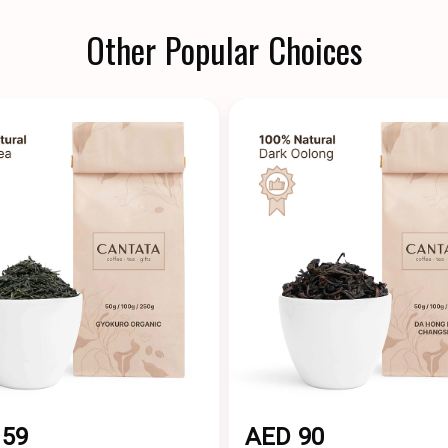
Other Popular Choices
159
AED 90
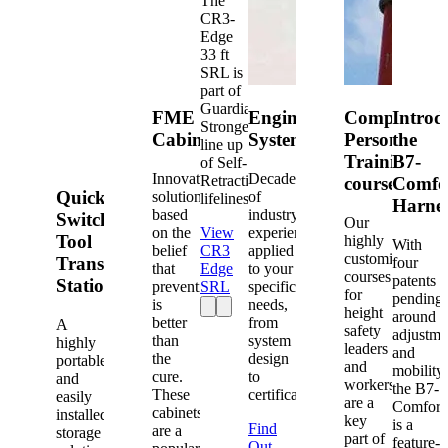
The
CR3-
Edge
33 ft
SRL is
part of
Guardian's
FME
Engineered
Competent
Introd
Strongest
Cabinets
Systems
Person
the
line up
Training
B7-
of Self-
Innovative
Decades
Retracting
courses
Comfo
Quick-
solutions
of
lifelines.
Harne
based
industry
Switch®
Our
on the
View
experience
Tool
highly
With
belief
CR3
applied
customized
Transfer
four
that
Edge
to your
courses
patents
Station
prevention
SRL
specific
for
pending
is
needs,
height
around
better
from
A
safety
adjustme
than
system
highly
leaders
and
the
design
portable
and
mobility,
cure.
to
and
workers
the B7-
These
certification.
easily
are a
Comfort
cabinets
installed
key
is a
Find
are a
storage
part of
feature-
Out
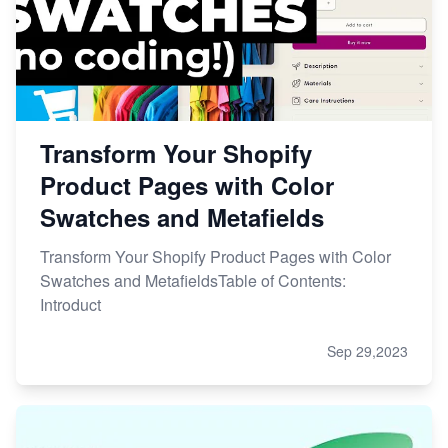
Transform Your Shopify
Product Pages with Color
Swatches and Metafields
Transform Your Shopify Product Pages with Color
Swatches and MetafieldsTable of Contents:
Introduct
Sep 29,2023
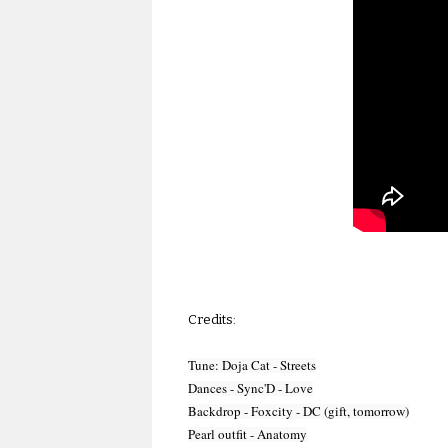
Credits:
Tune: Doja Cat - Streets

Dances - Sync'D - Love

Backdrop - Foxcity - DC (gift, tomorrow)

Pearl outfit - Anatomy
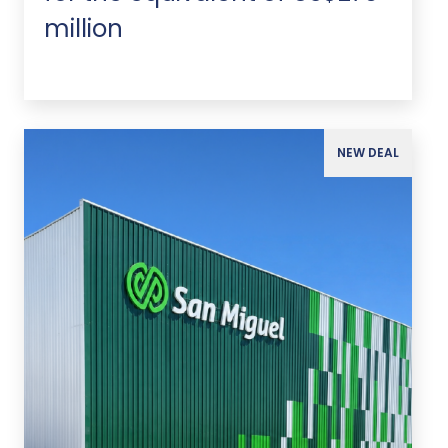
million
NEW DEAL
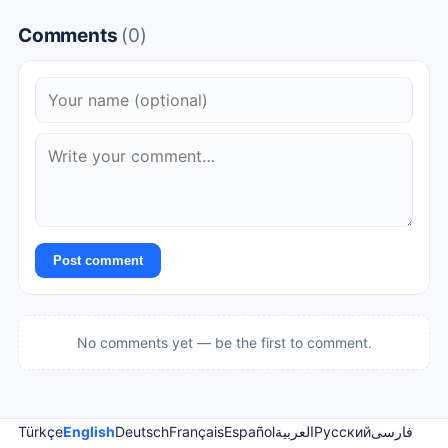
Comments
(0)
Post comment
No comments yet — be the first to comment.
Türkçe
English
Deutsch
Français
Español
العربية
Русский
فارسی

**Instructions to follow**:
Pick out every line above that holds the word "Transform" and copy it.

**Result**:
Transform Your Shopify
Transform Your Shopify Product Pages with Color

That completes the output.